17.1 Data Analysis and Web Scraping

Although analysts should always endeavour to work with representative and unbiased data, there will be times when the available data is flawed and not easily repaired.

We have a professional responsibility to explore the data, looking for potential fatal flaws prior to the start of the analysis and to inform clients and stakeholders of any findings that could halt, skew, or simply hinder the analytical process or its applicability to the situation at hand.332

We might also be called upon to provide suggestions to evaluate or fix the data collection system. The following items could help with that task.

Data Validity

the system must collect the data in such a way that data validity is ensured during initial collection.
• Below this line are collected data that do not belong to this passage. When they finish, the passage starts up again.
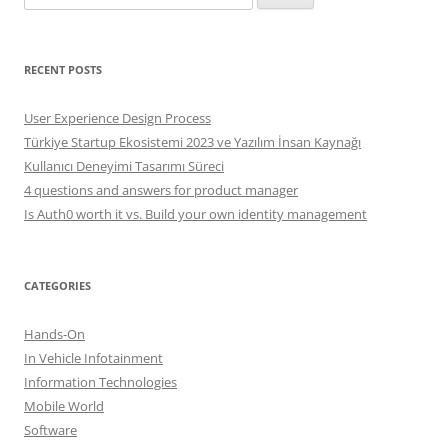
for:
RECENT POSTS
User Experience Design Process
Türkiye Startup Ekosistemi 2023 ve Yazılım İnsan Kaynağı
Kullanıcı Deneyimi Tasarımı Süreci
4 questions and answers for product manager
Is Auth0 worth it vs. Build your own identity management
CATEGORIES
Hands-On
In Vehicle Infotainment
Information Technologies
Mobile World
Software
In particular, data must be collected in a way that ensures sufficient accuracy and precision of the data, relative to its intended use;

Data Granularity, Scale of Data

the system must collect the data at a level of granularity appropriate for future analysis;

Data Coverage

the system must collect data that comprehensively, rather than only partially or unevenly, represents the objects of interest; the system must collect and store the required data over a sufficient amount of time, and at the required intervals, to support data analyses that require data spanning a certain duration;

Data Storage

the system must have the functionality to store the types and amount of data required for a particular analysis;

Data Accessibility

the system must provide access to the data relevant for a particular analysis, in a format that is appropriate for this analysis;

Computational/Analytic Functionality

the system must have the ability to carry out the computations required by relevant data analysis techniques;

Reporting, Dashboard, Visualization

the system must be able to present the results of the data analysis in a meaningful, usable and responsive fashion.

 
A number of different overarching strategies for data collection can be employed. Each of these different strategies will be more or less appropriate under certain data collection circumstances, and will result in different system functional requirements; this is partly why analysts must take the time to understand their systems before embarking on data analysis (see Data Science Basics for details).

World Wide Web

It has been said that the streets of the Web are paved with data that cannot wait to be collected, but you might be surprised to discover how much of that is “trash”.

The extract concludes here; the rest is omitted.